Obstetrics and Gynaecology Level 2 visit report
|Chair||Miss Susan Bates/Prof Val Heath|
|Level 2 Visit Date||Tuesday 21st February 2017|
|Trust under review||Northern Devon Healthcare NHS Trust|
School/Programme/department under review
|Grade of trainees under review||ST1|
|Reason(s) for review||
Concerns arising from the GMC NTS
Miss Susan Bates (Head of School)
Mr Ben Peyton-Jones (Training Programme Director)
Professor Val Heath (Practice Placement Quality Lead)
Mr Robert Moor (Lay Representative)
Mr Neil Squires (Specialty Training Manager)
Miss Amy Borland (Trainee Representative)
Mrs Sophie Rose (Quality and Information Coordinator)
Dr George Thomson, Medical Director
Dr Guy Rousseau, Interim Director of Medical Education
Mr Osama Eskander, Clinical Director
Mrs Eleni Lekoudis – Royal College of O&G Tutor
|Quality Register Item no. (s)|
1. Executive Summary
The response to concerns visit was conducted to evaluate concerns about the quality of training opportunities available to the specialty trainees in Obstetrics and Gynaecology in North Devon Hospital Trust.

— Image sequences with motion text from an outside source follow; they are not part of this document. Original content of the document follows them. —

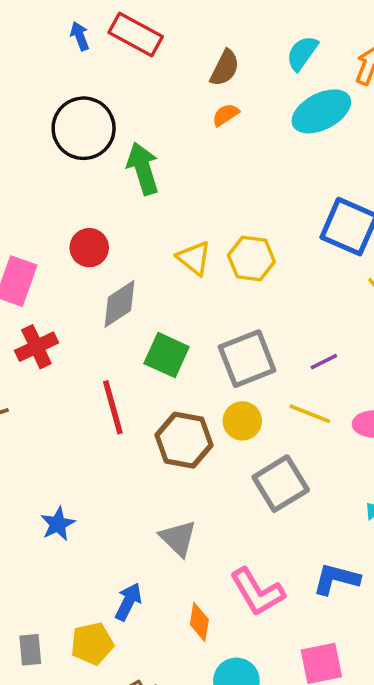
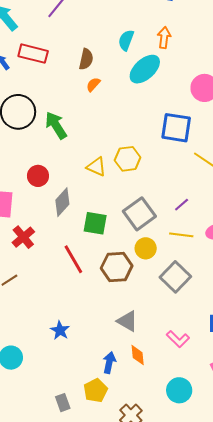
pink L-shape: (257, 592) -> (178, 339), size x0.7
orange diamond: (199, 622) -> (138, 355), moved

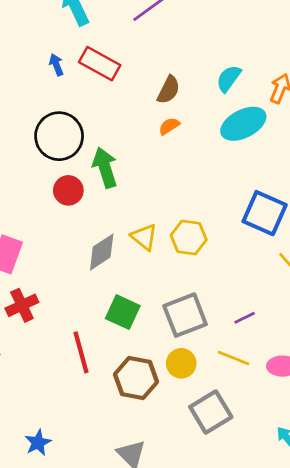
red circle: (38, 176) -> (68, 190), moved
gray diamond: (62, 202) -> (102, 252), moved

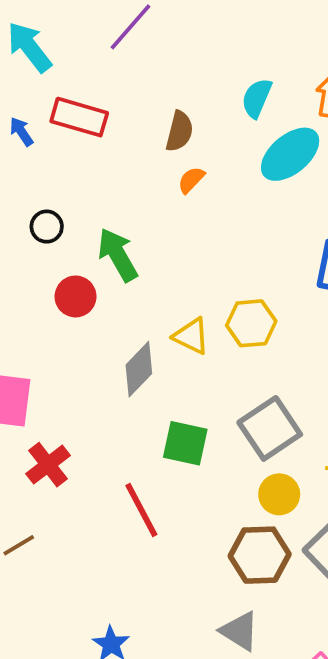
black circle: (59, 136) -> (47, 227), size x0.5
brown hexagon: (136, 378) -> (260, 555), moved

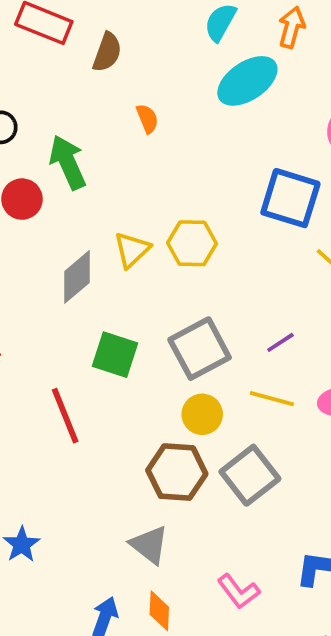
brown semicircle: (179, 131) -> (107, 52), moved
orange semicircle: (191, 180) -> (147, 119), moved, turned 108
yellow triangle: (191, 336) -> (132, 250), turned 45

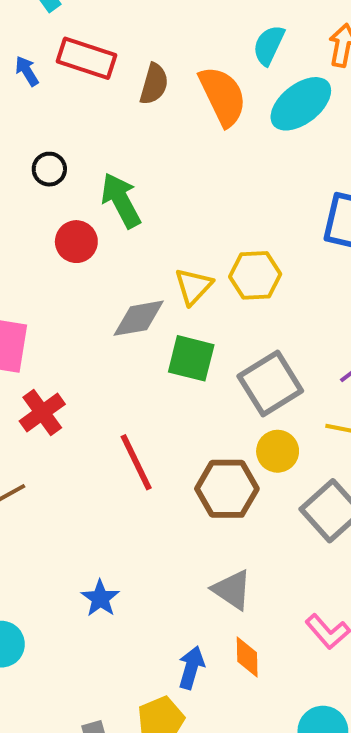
orange semicircle: (147, 119) -> (223, 96), moved, size x2.0
gray diamond: (77, 277) -> (139, 318), turned 34
green square: (115, 355) -> (191, 358), moved
brown hexagon: (177, 472) -> (227, 489), moved

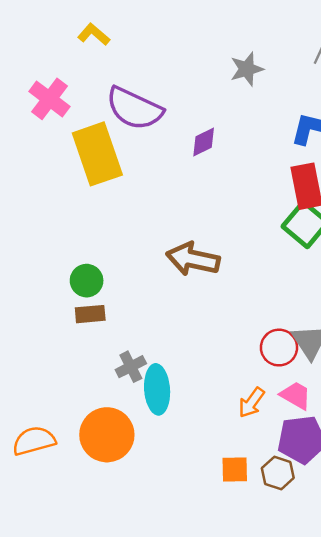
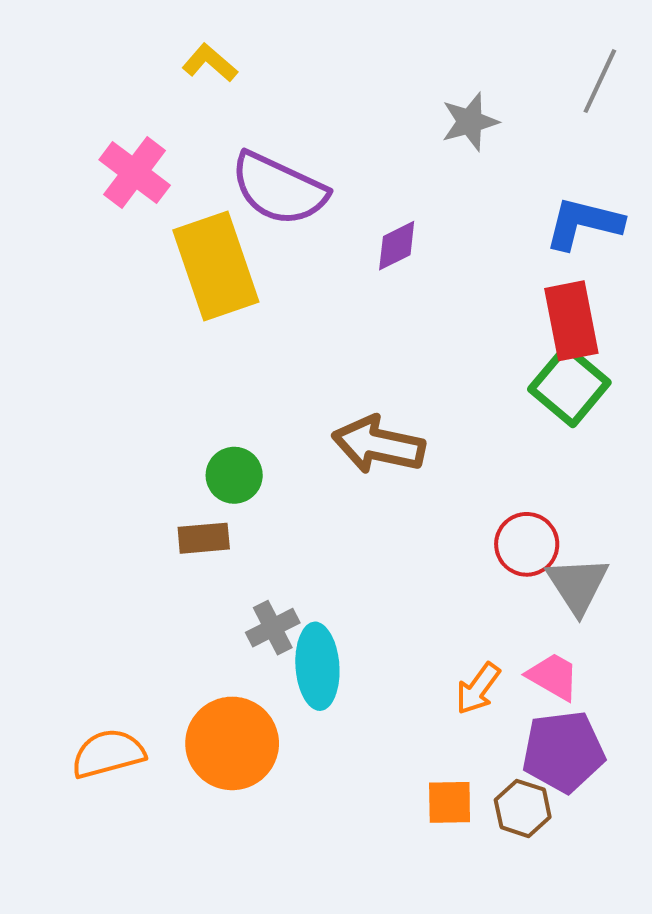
green circle: (87, 281) -> (234, 475), moved
red circle: (279, 348) -> (527, 544), moved

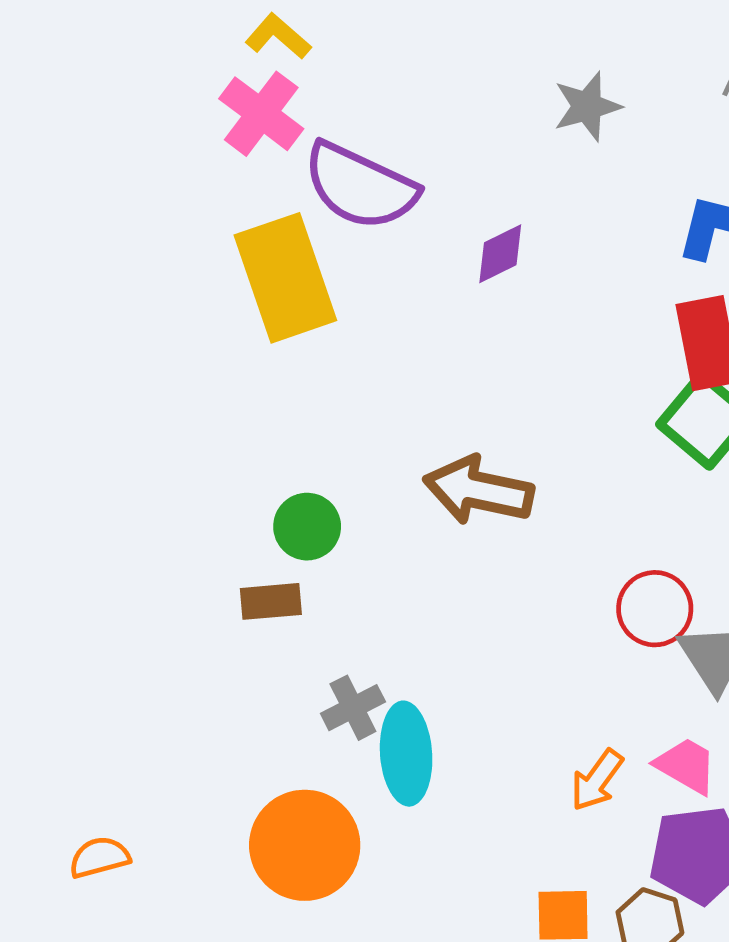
pink cross: (135, 173) -> (261, 114), moved
orange semicircle: (108, 754) -> (99, 857), moved, size x0.7

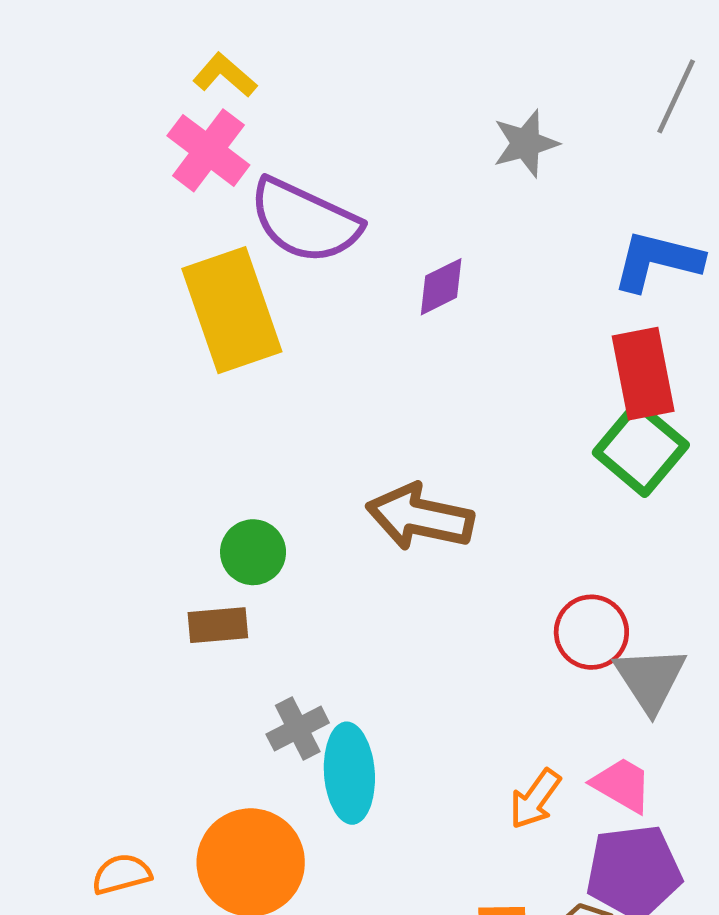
orange semicircle: (99, 857) -> (121, 874), moved

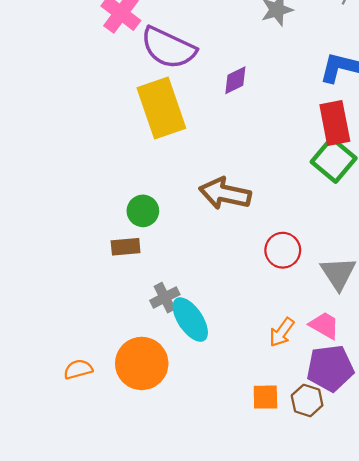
yellow rectangle: (232, 310) -> (161, 108), moved
red circle: (591, 632) -> (283, 250), moved
cyan ellipse: (349, 773) -> (190, 320), turned -30

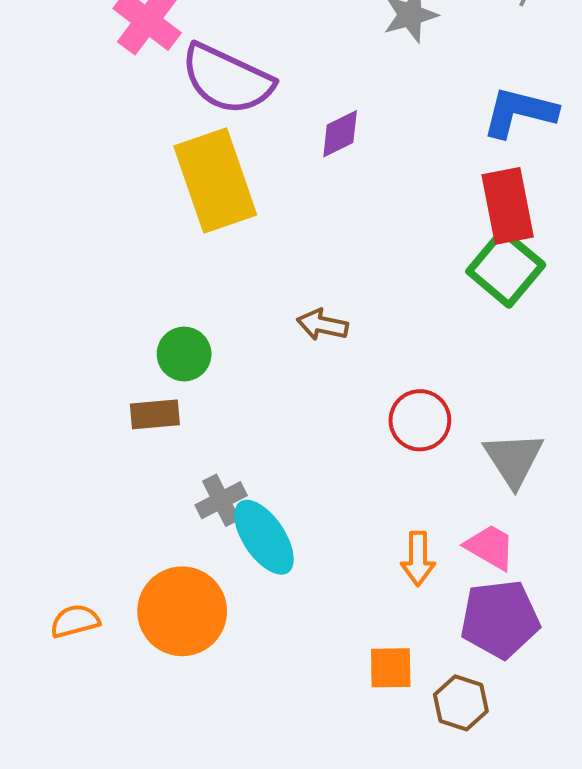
brown arrow: (225, 194) -> (322, 325), size x0.6
orange arrow: (282, 332) -> (418, 559), turned -36
brown hexagon: (307, 400) -> (461, 703), moved

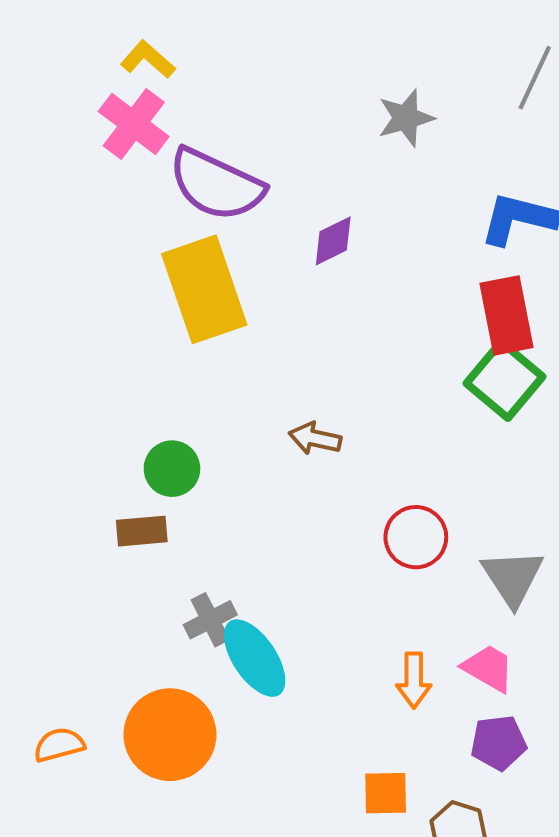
purple pentagon: (500, 619) -> (498, 743), size x0.7

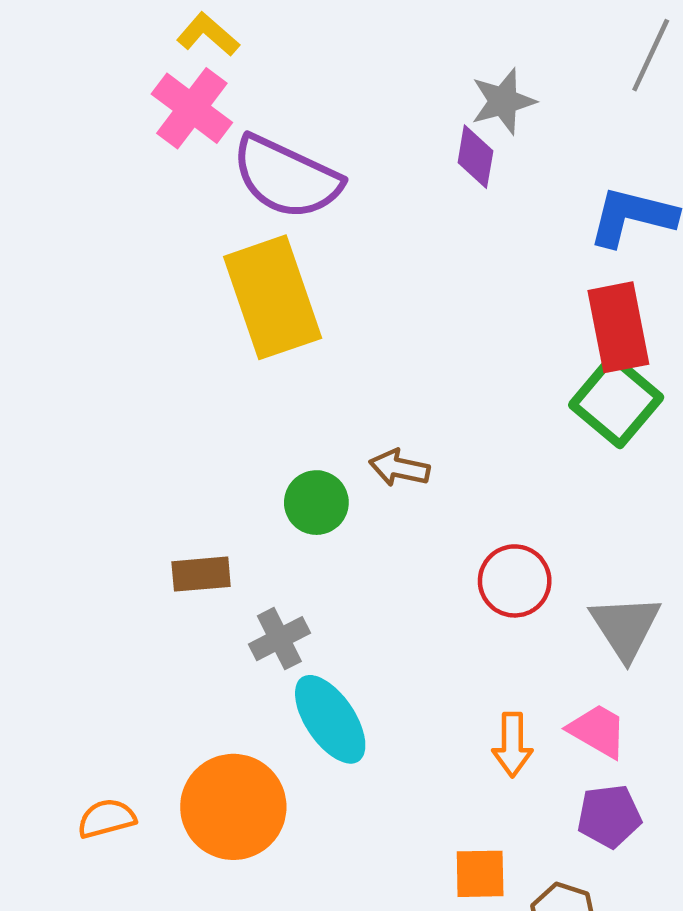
purple diamond: (333, 241) -> (475, 157), moved, turned -54
green circle: (172, 469) -> (316, 503), moved
gray cross: (210, 620) -> (279, 639), moved

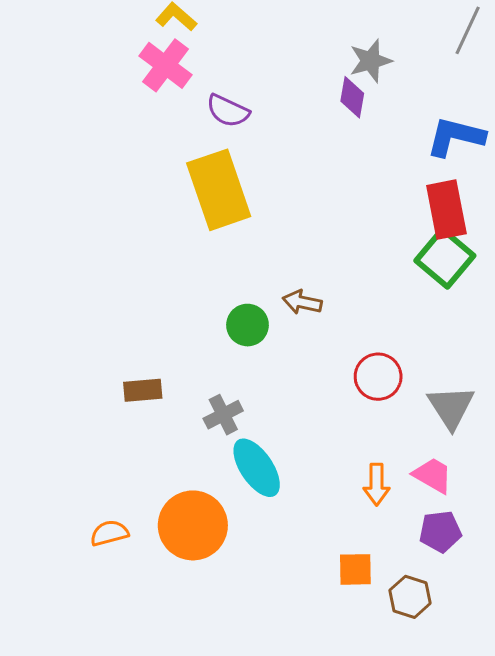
purple semicircle: (286, 177) -> (228, 111), size x0.6
brown rectangle: (201, 574) -> (143, 390), moved

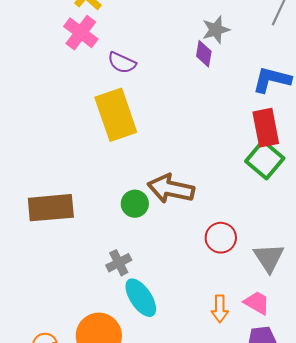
brown arrow: (302, 302) -> (171, 189), size x1.8
brown rectangle: (143, 390) -> (51, 208), moved, size x1.8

There had also been indications that the working within the multi-professional team was leading to environment of potential undermining and ineffective working. These concerns had arisen from outcomes of quality panels relating to postgraduate medical education. Triangulation with existing data pertaining to non-medical learners did not identify concerns.
The visiting team spoke to key individuals in the department and organisation.
A number of requirements and recommendations have been made. These are listed in the relevant section.
The visiting team felt that the current educational capacity of the Trust was sufficient to provide training opportunities for a single ST1 in the specialty. The second educationally approved post will not at present be recruited to.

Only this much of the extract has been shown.